When I was in elementary school, I would begin each day by writing a funny story to share with my class. I enjoyed elaborating on something funny I had seen, something new I had learned, or a story straight from my imagination. During recess, I scribbled down notes to myself for future secret writing projects and conjured up characters for books that I wished to read. I wrapped myself up in fantastic novels, and dreamed about spending my life curled up in a chair somewhere with a soft animal and an even softer blanket. I never anticipated adopting a STEM-based major in college.
I avoided advanced science and math throughout high school. As a result of my love and proclivity for subjects like English, history, and foreign languages, liberal arts courses have always brought me joy. Something about the human nature of these courses made it easy for me to connect my own experiences and relate to the material.
After three years of what could be called a phobia of advanced STEM courses, I decided to throw all caution to the wind and take AP Environmental Sciences. It took me less than three weeks to know that environmental policy had captured my heart.
I am now in my first year of college, double-majoring in Economics and Environmental Policy Analysis and Planning (EPAP). I know what you may be thinking — my parents thought the same thing — why on Earth would I choose to study a major based in STEM with no history in science courses? Although it sounds intimidating, EPAP is actually the perfect major for my interests because one of its seven eventual concentrations is Environmental Policy and Politics. However, there is a catch: for all concentrations, the EPAP major requires four quarters of core sciences, two of calculus, and one of statistics.
I knew two things as I approached this year:
1. These courses would present exceptional new challenges and opportunities for personal growth.
2. I am very, very behind.
One of the first things I learned upon entering my calculus and biology courses this quarter is that my new STEM peers have been learning this material for a while. They are comfortable throwing around terms like “polar-covalent bond” and “ribosomal sub-unit,” and seem to speak with great confidence about scientific theory. A group of students in my biology lab even joked about a question on last year’s AP Biology exam.
I, on the other hand, quietly take notes on their conversations and remind myself to absorb all of the Khan Academy materials regarding cell cycles and organelles.
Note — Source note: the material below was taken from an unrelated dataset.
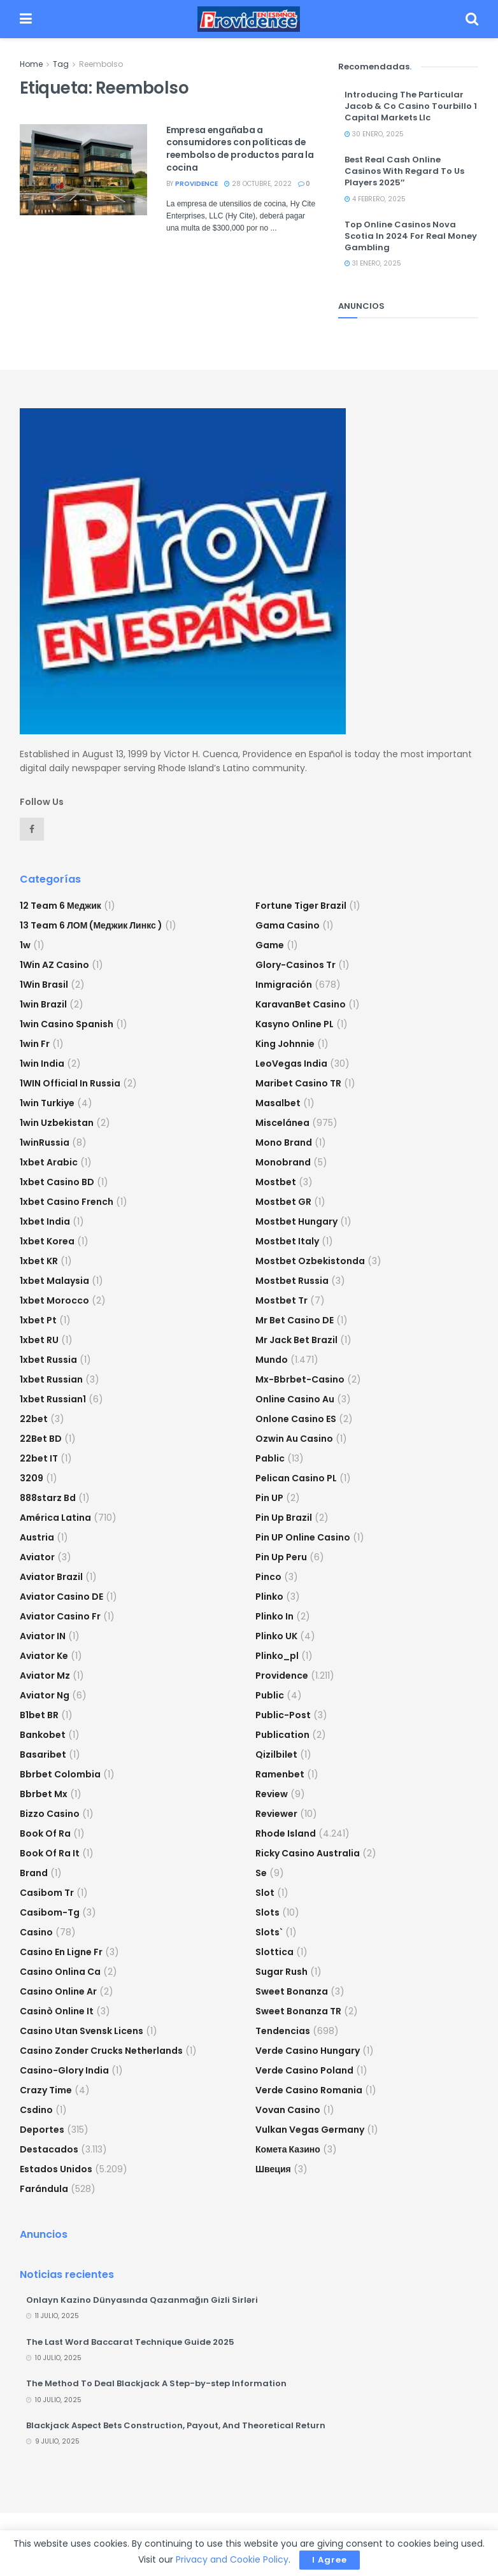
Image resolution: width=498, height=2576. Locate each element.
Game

As finals approach, I am aware that although I am spending a lot more time studying, I still have a weaker understanding of course material than my peers.
The transition from liberal arts to STEM has been a difficult one. As someone who is programmed to think in terms of the humanities and tries to relate my emotions to my course material, it is difficult to transition my thought processes to be analytical, scientific, and ultimately unfeeling. During fall quarter, I spent weeks preparing for my calculus final exam. I knew that math was not a strong topic for me, so I practiced. Hard. I did hundreds of practice problems and reviewed my past three midterms. All of this amounted to a mere C+ in this course.
At first, I viewed this passing grade as a failure. But why? That course, as difficult as it was, taught me how to study effectively, a lesson that I value more than an A in one quarter for one class. I sometimes find myself thinking negatively and criticizing my own intelligence and character based on what I perceive as failures in my more difficult courses. However, stretching myself past my own securities has taught me how to be a better student and a better person. I know how to ask for help when needed, I know how to concentrate for days straight on something that I am determined to accomplish, and I now know that my dreams can become plans.
Though I may not be passionate about molecular biology or gene mutations, I am now able to romanticize my science courses as I did my liberal arts classes in high school. I am trying to embrace the topics I understand the least. After all, what is more remarkable than studying the essence of life itself?